Al Museo Archeologico Nazionale di Napoli prosegue, fino al 27 agosto, la mostra curata da Clemente Marconi, promossa dal MANN – diretto da Paolo Giulierini – con il sostegno della Regione Campania e con l’organizzazione di Electa (che ha pubblicato anche il catalogo) inserita nel programma internazionale “Picasso Celebrazioni 1973 – 2023: 50 mostre ed eventi per celebrare Picasso”. L’allestimento mette in dialogo quarantatré lavori di Pablo Picasso con le sculture Farnese e i dipinti provenienti da Pompei, per illustrare la profonda influenza del museo di arte classica sull’opera di uno dei più importanti artisti moderni.
Infatti, nel 1917, Pablo Picasso soggiornò a Napoli due volte nel corso del suo viaggio in Italia a seguito dei Ballets Russes: tra il 9 e 13 marzo (insieme a Sergei Djagilev, Jean Cocteau, e Léonide Massine) e per più giorni nel mese di aprile sempre con Djagilev, Massine e Igor Stravinskij, Ernest Ansermet.

Quei due soggiorni esercitarono una grande suggestione sul maestro catalano, specialmente per ciò che riguarda l’incontro con l’antico, tramite visite a Pompei e al Museo Nazionale, che allora esponeva la Collezione Farnese, e le opere da Ercolano e Pompei. Influenza indiscutibile e riconosciuta da tempo che rappresenta ormai un punto fermo. Proprio all’impatto delle opere d’arte viste a Roma, Napoli e Firenze si attribuisce un decisivo rafforzamento della tendenza di Picasso verso il naturalismo del cosiddetto “secondo periodo classico” (1917-1925).
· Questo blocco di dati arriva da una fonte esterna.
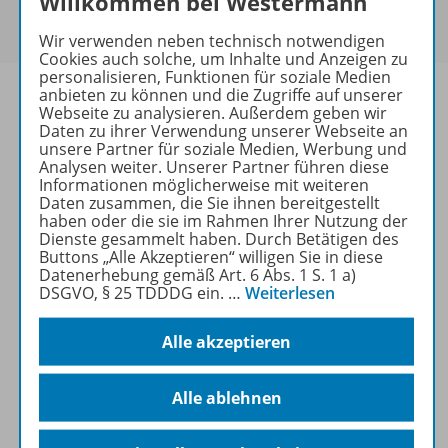
Willkommen bei Westermann
Um den für Sie gültigen Preis zu sehen,
melden Sie
sich bitte an
.
Wir verwenden neben technisch notwendigen
Cookies auch solche, um Inhalte und Anzeigen zu
personalisieren, Funktionen für soziale Medien
anbieten zu können und die Zugriffe auf unserer
Webseite zu analysieren. Außerdem geben wir
Daten zu ihrer Verwendung unserer Webseite an
unsere Partner für soziale Medien, Werbung und
Informationen
Analysen weiter. Unserer Partner führen diese
Informationen möglicherweise mit weiteren
Daten zusammen, die Sie ihnen bereitgestellt
haben oder die sie im Rahmen Ihrer Nutzung der
Weitere Inhalte der Ausgabe
Dienste gesammelt haben. Durch Betätigen des
Buttons „Alle Akzeptieren“ willigen Sie in diese
Datenerhebung gemäß Art. 6 Abs. 1 S. 1 a)
DSGVO, § 25 TDDDG ein.
…
Weiterlesen
Ergänzende Materialien
Alle akzeptieren
Spar-Pakete
Alle ablehnen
Tali visite ebbero un particolare impatto sulla produzione artistica come dimostra anche l’opera grafica degli anni Trenta a partire dalle stampe appartenenti alla cosiddetta Suite Vollard (1930-1937).

In letteratura ha prevalso a lungo l’interesse per la meglio documentata visita a Pompei tuttavia, quella al Museo Nazionale, gli indizi inducono a ritenere che possa avere avuto un ruolo fondamentale nel passaggio dal cubismo a un nuovo classicismo, proprio per l’influenza della pittura pompeiana, del gigantismo e della monumentalità tridimensionale delle sculture Farnese, a partire dall’Ercole, limpido alter ego dell’artista. Determinarne le fonti di ispirazione non è certo facile soprattutto perché, una delle caratteristiche dell’opera classicizzante dell’artista, sia la tendenza a evitare citazioni a favore, piuttosto, di allusioni generiche e non mancando di associare, nella stessa opera, riferimenti non coerenti tra loro.
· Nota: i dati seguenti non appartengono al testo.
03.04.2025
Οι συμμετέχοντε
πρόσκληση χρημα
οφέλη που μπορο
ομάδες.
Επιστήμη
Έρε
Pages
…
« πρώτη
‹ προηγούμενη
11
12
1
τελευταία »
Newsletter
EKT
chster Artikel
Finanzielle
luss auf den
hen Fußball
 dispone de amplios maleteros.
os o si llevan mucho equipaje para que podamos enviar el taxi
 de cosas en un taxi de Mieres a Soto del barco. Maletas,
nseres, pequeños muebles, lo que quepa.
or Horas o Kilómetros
Per tutto questo, la mostra, si è limitata a suggerire accostamenti tra possibili fonti di ispirazione, tra le opere del Museo Nazionale, e quelle del genio malagueño, sulla base del confronto visivo. La ricerca di tali modelli non è mai un processo sterile: essa è, al tempo stesso, un contributo fondamentale alla ricostruzione del processo creativo e parte di quell’inevitabile dialogo che le sue opere hanno da sempre sollecitato nell’osservatore.

Il percorso di visita si divide quindi in due parti: la prima è quella relativa ai soggiorni partenoperi di Picasso, delineando come si presentava il museo al tempo (allora non ancora solo “archeologico”) mentre la seconda focalizza sui dialoghi tra le opere del museo e i lavori dell’artista spagnolo. Tra queste si segnala la presenza di trentasette delle cento che compongono la Suite Vollard, un prestito del British Museum di Londra. Tali incisioni, realizzate tra il 1930 e il 1937, si configurano come un fulcro interpretativo. A queste si aggiungono i prestiti del Musée national Picasso-Paris e di Gagosian New York.